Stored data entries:
⁂

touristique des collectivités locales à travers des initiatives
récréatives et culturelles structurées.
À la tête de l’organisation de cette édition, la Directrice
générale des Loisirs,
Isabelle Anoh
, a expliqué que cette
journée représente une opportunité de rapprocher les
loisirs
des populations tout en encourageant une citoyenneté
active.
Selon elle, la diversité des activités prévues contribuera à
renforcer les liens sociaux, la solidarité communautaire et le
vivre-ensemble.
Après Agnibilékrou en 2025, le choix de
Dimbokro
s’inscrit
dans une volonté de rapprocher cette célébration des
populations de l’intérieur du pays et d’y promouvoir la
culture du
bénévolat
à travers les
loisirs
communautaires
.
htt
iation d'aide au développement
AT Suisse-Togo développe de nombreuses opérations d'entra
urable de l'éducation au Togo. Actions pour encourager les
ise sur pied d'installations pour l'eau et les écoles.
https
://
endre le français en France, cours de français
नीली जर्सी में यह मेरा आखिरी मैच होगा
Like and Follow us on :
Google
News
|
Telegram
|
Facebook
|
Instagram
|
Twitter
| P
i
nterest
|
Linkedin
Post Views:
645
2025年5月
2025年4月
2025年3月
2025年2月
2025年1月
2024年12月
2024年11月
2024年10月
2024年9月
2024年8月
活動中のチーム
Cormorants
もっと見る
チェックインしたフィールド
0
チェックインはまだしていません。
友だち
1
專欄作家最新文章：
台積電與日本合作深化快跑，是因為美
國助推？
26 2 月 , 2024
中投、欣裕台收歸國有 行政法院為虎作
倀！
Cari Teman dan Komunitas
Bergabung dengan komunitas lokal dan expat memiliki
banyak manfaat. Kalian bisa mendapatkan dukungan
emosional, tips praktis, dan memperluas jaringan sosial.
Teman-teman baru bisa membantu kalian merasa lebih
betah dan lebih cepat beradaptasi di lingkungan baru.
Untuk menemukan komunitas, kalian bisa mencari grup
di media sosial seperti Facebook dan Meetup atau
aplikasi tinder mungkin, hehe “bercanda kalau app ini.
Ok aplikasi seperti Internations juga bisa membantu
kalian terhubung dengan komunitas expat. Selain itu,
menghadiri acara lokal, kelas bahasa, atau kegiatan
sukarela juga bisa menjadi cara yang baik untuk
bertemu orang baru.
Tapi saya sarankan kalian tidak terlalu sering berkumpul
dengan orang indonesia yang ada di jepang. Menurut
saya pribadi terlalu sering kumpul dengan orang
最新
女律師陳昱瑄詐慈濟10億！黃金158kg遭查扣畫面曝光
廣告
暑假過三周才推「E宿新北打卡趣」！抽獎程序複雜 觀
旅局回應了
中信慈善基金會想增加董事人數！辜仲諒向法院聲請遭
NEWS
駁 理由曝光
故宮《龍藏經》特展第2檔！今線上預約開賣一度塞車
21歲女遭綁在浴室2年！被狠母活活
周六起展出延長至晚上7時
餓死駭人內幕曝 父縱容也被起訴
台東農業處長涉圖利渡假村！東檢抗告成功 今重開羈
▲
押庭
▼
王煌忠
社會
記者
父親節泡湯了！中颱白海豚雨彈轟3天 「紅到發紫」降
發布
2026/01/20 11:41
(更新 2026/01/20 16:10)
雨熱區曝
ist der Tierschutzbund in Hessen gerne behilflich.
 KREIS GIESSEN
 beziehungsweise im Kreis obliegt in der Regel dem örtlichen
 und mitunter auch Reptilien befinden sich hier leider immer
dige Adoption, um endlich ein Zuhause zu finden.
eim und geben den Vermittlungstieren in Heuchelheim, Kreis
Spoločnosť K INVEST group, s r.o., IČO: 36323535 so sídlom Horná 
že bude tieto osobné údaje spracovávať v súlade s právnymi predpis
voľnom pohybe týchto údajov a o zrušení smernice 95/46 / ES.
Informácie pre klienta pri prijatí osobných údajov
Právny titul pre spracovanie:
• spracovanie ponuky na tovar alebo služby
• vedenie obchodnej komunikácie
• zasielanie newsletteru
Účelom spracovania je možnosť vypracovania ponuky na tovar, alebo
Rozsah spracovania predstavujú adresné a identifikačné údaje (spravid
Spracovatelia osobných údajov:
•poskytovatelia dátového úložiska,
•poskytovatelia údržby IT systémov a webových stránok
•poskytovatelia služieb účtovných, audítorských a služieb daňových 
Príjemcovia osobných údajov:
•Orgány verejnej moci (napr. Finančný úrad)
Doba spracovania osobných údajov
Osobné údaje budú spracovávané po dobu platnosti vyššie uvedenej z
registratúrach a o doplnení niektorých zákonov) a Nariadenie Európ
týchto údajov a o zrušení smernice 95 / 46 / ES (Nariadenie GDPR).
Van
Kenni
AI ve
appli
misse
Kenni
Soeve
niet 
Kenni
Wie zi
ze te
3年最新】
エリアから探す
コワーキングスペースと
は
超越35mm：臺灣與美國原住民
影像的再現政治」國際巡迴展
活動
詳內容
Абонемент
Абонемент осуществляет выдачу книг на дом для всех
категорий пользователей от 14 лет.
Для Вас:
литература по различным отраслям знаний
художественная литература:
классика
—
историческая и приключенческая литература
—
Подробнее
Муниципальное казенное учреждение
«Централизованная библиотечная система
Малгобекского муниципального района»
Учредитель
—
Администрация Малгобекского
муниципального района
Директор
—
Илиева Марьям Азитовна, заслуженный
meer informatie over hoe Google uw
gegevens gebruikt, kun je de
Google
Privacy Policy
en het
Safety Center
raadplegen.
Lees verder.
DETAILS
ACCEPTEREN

⁂

#### [Activity]
Send back an exact copy of only the lines from the line with "故宮《龍藏經》特展第2檔！今線上預約開賣一度塞車" up to and including the line with "vedenie obchodnej komunikácie" in the data above.

#### [Response to this exercise]
故宮《龍藏經》特展第2檔！今線上預約開賣一度塞車
21歲女遭綁在浴室2年！被狠母活活
周六起展出延長至晚上7時
餓死駭人內幕曝 父縱容也被起訴
台東農業處長涉圖利渡假村！東檢抗告成功 今重開羈
▲
押庭
▼
王煌忠
社會
記者
父親節泡湯了！中颱白海豚雨彈轟3天 「紅到發紫」降
發布
2026/01/20 11:41
(更新 2026/01/20 16:10)
雨熱區曝
ist der Tierschutzbund in Hessen gerne behilflich.
 KREIS GIESSEN
 beziehungsweise im Kreis obliegt in der Regel dem örtlichen
 und mitunter auch Reptilien befinden sich hier leider immer
dige Adoption, um endlich ein Zuhause zu finden.
eim und geben den Vermittlungstieren in Heuchelheim, Kreis
Spoločnosť K INVEST group, s r.o., IČO: 36323535 so sídlom Horná 
že bude tieto osobné údaje spracovávať v súlade s právnymi predpis
voľnom pohybe týchto údajov a o zrušení smernice 95/46 / ES.
Informácie pre klienta pri prijatí osobných údajov
Právny titul pre spracovanie:
• spracovanie ponuky na tovar alebo služby
• vedenie obchodnej komunikácie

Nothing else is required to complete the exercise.